### ACTIVITY
Every line below that holds the string "Windows" should be copied out.

Entries taken from a collection:
◆ ◆ ◆ ◆ ◆ ◆ ◆

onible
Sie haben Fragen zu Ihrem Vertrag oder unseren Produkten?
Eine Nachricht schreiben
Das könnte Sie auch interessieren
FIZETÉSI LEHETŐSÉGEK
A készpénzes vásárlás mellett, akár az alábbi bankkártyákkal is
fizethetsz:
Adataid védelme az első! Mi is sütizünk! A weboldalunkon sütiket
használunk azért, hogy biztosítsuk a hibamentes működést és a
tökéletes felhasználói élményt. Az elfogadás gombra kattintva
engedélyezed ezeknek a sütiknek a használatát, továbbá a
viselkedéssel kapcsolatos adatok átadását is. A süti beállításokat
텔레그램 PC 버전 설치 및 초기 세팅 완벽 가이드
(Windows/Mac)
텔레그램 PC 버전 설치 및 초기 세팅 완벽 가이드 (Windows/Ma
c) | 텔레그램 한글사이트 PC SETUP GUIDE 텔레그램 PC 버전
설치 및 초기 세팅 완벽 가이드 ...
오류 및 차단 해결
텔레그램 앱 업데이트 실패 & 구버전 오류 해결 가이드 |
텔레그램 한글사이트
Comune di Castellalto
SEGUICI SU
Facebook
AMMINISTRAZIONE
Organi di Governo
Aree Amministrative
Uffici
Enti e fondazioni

◆ ◆ ◆ ◆ ◆ ◆ ◆

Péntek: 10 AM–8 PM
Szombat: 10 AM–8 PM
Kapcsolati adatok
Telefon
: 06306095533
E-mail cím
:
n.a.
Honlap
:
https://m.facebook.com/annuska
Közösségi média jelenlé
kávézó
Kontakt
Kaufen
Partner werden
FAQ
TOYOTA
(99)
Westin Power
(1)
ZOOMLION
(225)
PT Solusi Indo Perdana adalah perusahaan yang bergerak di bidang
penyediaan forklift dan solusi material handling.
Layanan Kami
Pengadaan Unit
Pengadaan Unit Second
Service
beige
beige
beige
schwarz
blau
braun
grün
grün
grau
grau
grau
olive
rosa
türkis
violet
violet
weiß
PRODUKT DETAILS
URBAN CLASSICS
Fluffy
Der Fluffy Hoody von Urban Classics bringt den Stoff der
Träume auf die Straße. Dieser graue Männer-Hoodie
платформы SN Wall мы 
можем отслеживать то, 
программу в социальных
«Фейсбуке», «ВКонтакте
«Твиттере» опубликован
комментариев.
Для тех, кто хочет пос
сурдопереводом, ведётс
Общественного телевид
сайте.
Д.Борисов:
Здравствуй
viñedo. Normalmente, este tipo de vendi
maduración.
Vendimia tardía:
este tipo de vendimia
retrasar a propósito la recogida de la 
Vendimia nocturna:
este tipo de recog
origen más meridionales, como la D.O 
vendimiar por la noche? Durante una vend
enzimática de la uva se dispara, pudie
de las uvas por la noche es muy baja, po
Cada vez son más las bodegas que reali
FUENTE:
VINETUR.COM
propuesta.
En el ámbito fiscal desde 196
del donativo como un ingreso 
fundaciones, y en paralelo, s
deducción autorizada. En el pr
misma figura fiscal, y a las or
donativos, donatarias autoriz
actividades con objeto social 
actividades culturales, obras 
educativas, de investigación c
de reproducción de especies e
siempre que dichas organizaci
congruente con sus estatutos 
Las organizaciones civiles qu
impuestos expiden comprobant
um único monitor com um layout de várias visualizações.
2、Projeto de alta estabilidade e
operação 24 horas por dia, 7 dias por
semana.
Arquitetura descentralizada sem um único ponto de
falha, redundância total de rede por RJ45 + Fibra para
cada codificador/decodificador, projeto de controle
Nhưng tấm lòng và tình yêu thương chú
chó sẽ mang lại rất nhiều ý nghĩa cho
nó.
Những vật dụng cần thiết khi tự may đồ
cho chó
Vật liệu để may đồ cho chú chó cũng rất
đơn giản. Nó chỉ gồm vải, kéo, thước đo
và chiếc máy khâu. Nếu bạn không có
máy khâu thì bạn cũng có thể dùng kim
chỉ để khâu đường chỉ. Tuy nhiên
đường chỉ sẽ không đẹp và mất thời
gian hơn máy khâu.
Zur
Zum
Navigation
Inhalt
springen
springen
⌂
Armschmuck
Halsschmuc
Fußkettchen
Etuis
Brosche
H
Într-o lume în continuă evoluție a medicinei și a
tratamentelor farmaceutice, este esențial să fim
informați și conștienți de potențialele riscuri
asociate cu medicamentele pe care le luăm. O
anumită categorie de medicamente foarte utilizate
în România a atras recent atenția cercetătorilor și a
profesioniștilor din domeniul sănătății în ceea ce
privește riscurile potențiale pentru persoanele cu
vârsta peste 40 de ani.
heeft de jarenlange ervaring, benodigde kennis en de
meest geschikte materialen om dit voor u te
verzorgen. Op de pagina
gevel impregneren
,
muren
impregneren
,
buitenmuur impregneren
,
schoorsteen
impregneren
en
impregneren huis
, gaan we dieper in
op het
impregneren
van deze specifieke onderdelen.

◆ ◆ ◆ ◆ ◆ ◆ ◆

### SOLUTION TO THE EXERCISE
(Windows/Mac)
텔레그램 PC 버전 설치 및 초기 세팅 완벽 가이드 (Windows/Ma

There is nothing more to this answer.